I got a run in today. It has been weeks since I last ran. I run only a couple of miles at most when I get the chance. I don’t have the time or energy to do much more than that, but I love it. I wish I had the discipline to run more consistently.

I love being outside, feet to the ground, my iPhone playing my favorite tunes. No demands. No needs. No wants. No deadlines. No obligations. Just me and my running shoes and my music. It’s heavenly. I’m thankful for running.

Day 111 / No Plans

We have no plans whatsoever this weekend – Thank God!! I finally get to catch up on some housework, some organizing, and some general laziness. What I look forward to most is catching up on on my entertainment rags and catalogs. I’ve never been so excited about and thankful for having no plans!!

IMG_3817.JPG

Day 110 / Being a Woman in Financial Services

I went to a networking event after work today for women in the financial services industry. I’m pretty introverted, so for me to voluntarily attend the event was a surprising effort. I’ve always appreciated my career in financial services, but tonight’s meeting made me feel that much more grateful for it.

I enjoy helping people. And through my career, I am able to help people on so many levels. That is what is most rewarding about it. Tonight, I met several women who share the exact same feeling. They strive to help their clients protect their families and their assets and achieve their financial goals.

The gap between women and men in this industry is still pretty wide. So it’s inspiring to me to bear witness to the successful careers of female financial advisors. While my role is managerial, I was an advisor for a brief time and know full well how challenging it is to build a business as an advisor. And therefore, I have a tremendous appreciation for those who have maintained a successful practice – especially women. I’m honored and grateful just to work among them.

Day 109 / Ava’s Day Care

I’m sure many working moms can agree that leaving your child or children for ten or more hours a day to go to work is a guilt-riddling, anxiety-inducing necessity.

When Alexa was in day care, she cried almost every day. I can’t tell you how many times I cried on my way to work after just having left her sobbing at the classroom door and calling “Mommy”. It was brutal. I almost want to cry just thinking about it now.

Fast forward to about eighteen years later, Ava’s been in day care since she was six weeks old, and she has always loved it. In the past four years, she’s cried just a few times when being dropped off. In fact, I’ve had far more separation anxiety than she ever has.

Ava has been at her current day care since she was just a little over a year old, and she loves it. The staff is so warm and nurturing. Everyone there knows her. And true to her character, Ava walks around like she owns the place. I’ve never felt so much confidence and security in my child’s care.

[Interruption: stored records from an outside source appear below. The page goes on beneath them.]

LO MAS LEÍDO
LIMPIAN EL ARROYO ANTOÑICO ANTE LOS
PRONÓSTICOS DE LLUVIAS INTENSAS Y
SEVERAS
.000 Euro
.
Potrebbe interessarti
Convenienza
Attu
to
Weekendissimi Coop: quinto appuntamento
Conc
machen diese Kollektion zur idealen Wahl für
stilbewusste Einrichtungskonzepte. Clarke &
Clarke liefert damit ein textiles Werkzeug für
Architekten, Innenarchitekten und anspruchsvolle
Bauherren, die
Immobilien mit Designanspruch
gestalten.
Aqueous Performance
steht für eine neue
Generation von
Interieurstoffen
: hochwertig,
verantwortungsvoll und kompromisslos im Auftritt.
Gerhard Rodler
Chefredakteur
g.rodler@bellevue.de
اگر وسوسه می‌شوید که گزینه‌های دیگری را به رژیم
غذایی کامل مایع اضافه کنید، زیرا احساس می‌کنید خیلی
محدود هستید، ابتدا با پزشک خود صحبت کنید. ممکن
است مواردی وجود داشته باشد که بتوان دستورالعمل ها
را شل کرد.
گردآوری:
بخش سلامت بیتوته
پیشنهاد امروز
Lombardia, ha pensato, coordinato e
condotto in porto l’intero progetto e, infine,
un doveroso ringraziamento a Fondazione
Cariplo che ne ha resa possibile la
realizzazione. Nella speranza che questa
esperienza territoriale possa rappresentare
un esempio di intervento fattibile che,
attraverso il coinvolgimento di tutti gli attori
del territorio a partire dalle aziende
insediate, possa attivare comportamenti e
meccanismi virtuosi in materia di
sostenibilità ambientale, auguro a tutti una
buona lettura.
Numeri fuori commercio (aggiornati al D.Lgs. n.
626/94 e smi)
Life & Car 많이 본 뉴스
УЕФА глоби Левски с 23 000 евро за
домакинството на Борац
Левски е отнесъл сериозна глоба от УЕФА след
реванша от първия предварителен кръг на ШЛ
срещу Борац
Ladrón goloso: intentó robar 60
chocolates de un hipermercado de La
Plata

I’m so grateful for it.

Day 106 / My Family’s Love

Today was a tough day.  This morning, my Mom, my sister and her family and my brother and I all went to mass together for the All Souls Day celebration.  I’ve been missing Daddy so much lately.  Being in “Daddy’s church”, where he ministered and was very much a part of the church family, made my sadness surface uncontrollably and I sobbed in my mom’s arms soon after mass was over.  I felt Daddy everywhere in that church.  His spirit was all around me and it made me miss him that much more.

After mass, we made our way to the cemetary to visit Daddy.  As soon as we arrived, again, I felt him everywhere – in the trees, in the wind.  I broke down again as I put my hand to his name on the mausoleum wall.

As sad as the day was, I was so thankful to be surrounded by my mom, sister, and brother.  I felt full of their love as my mom held me tight and as my sister and brother rubbed my back as I cried.  It got me through the day and I could not be more grateful for that.

IMG_3791.JPG

Day 105 / Going to Pearland

It’s tough. On one level, I look forward to going to Pearland and seeing my Mom and brother and visiting Daddy. And yet, on another level, it’s painful.

When I’m in Austin, I go through the motions of my life with Donovon and the girls, our family and friends there, and work. I don’t feel as connected to Daddy when I’m there as I do when I’m in Pearland. Daddy’s life was in Pearland. When we would come to visit, he’d always greet us with so much excitement and enthusiasm. He would even call us on our drive to the house to find out exactly when he could expect us to arrive. He loved our visits, and I always looked forward to his warm welcome, his embrace, and his awe over how much Alexa, and later on Ava, had grown.

As I was driving toward the city today, it hit me how I wasn’t going to be greeted by him. It hurt. I miss him so much. At the same time, I still look forward to coming to Pearland. This is where I feel connected to Daddy. As I sit in my parent’s house tonight, I feel him close by. I can even hear his laughter echo. And I feel his love more here than anywhere. Although it pains me to be here, it somehow also gives me peace. I’m so grateful for that.

God I miss you, Daddy, but I’m so thankful to feel you nearby.